The Board of ICA Gruppen has adopted the following long-term financial
Grow faster than the market
Good sales development and a strong market position are key factors in achieving and maintaining good profitability. This target applies to the Group’s grocery operations within ICA Sweden and Rimi Baltic, and to Apotek Hjärtat.
Outcome 2024
The grocery retail market in Sweden grew 4.1% in 2024 according to the Swedish Food Retail Index (DVI). Sales at ICA stores grew 5.8% in 2024. Growth in the pharmacy market according to Apoteksföreningen (Swedish Pharmacy Association) was 10.1%, while store sales for Apotek Hjärtat grew 11.2%. In other words, ICA and Apotek Hjärtat both reached the goal of growing faster than the market in 2024.
This also holds for Rimi Baltic, where store sales increased 4,2% while according to country statistics for the Baltics as a whole the market increased 3,1%. Rimi grew faster than the market in all three countries.
Achieve an operating margin of 4.0%, excluding items affecting comparability and IFRS 16 Leases
The target level provides room for investments and a return on invested capital, and is at a good level for the industry. The target is measured excluding items affecting comparability and IFRS 16 Leases in order to better reflect trends and performance in ongoing operations.
Outcome 2024
The outcome for 2024 was 3.9%, somewhat lower than last year’s 4.0%. Adjusted for structural costs of SEK 265 million in 2023, the underlying operating margin for 2023 was 4.2%. The operating margin for Rimi Baltic remained unchanged, while Apotek Hjärtat’s margin increased. Lower margins for ICA Sweden (incl. structural costs for 2023), ICA Real Estate and ICA Bank, together with higher Group-wide costs (IT and new business) led to a weaker total operating margin.

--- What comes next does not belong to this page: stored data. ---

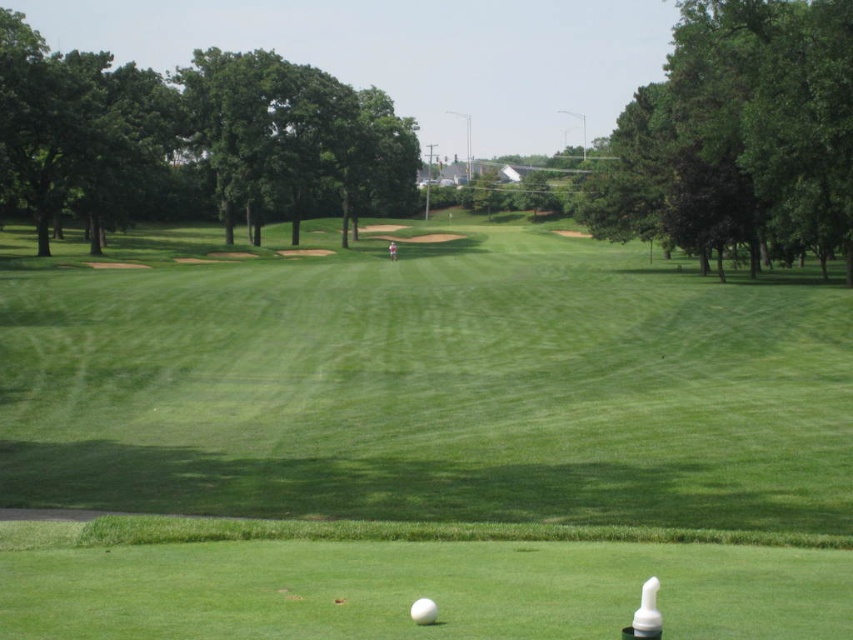 Question: Is green grassy field at center to the left of white matte golf ball at center from the viewer's perspective?

Choices:
 (A) no
 (B) yes

Answer: (B)

Question: Which point is farther to the camera?

Choices:
 (A) (535, 545)
 (B) (428, 618)

Answer: (A)

Question: Is green grassy field at center positioned before white matte golf ball at center?

Choices:
 (A) yes
 (B) no

Answer: (B)

Question: Which point appears farthest from the camera in this image?

Choices:
 (A) (416, 618)
 (B) (764, 566)

Answer: (B)

Question: Does green grassy field at center lie in front of white matte golf ball at center?

Choices:
 (A) yes
 (B) no

Answer: (B)

Question: Among these objects, which one is farthest from the camera?

Choices:
 (A) white matte golf ball at center
 (B) green grassy field at center

Answer: (B)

Achieve a return on capital employed of 10.0%, excluding IFRS 16 Leases
The target level indicates that the Group is using capital effectively. ICA Bank is not included in the calculation because banking legislation stipulates that its assets and liabilities are not available to the Group. Instead ICA Bank has a target for return on equity that is a more appropriate target for banking operations. The effects from IFRS 16 Leases are also excluded for the metric to better reflect operational development.
Outcome 2024
The return amounted to 13.1%, compared with 13.3% for the previous year. Average capital employed excl. IFRS 16 Leases declined approximately SEK 3.8 billion. However, the performance measures also decreased, entailing a marginally lower level of return compared with 2023. Nonetheless the outcome was significantly higher than the target.
Net debt excl. ICA Bank and IFRS 16 Leases/EBITDA excl. IFRS 16 Leases <2x
A good balance between earnings and borrowing gives the Company the freedom and ability to act, even in times of recession. Effects from IFRS 16 Leases are excluded from this metric so that debt is linked to lending from the capital market and that EBITDA also includes, for example, rental costs.
Outcome 2024
Net debt decreased just over SEK 6 billion during the year, from SEK 20,659 million to SEK 14,605 million. Though EBITDA decreased nearly SEK 300 million, significantly lower net debt meant that the debt ratio decreased to 1.6x, compared with 2.2x one year ago.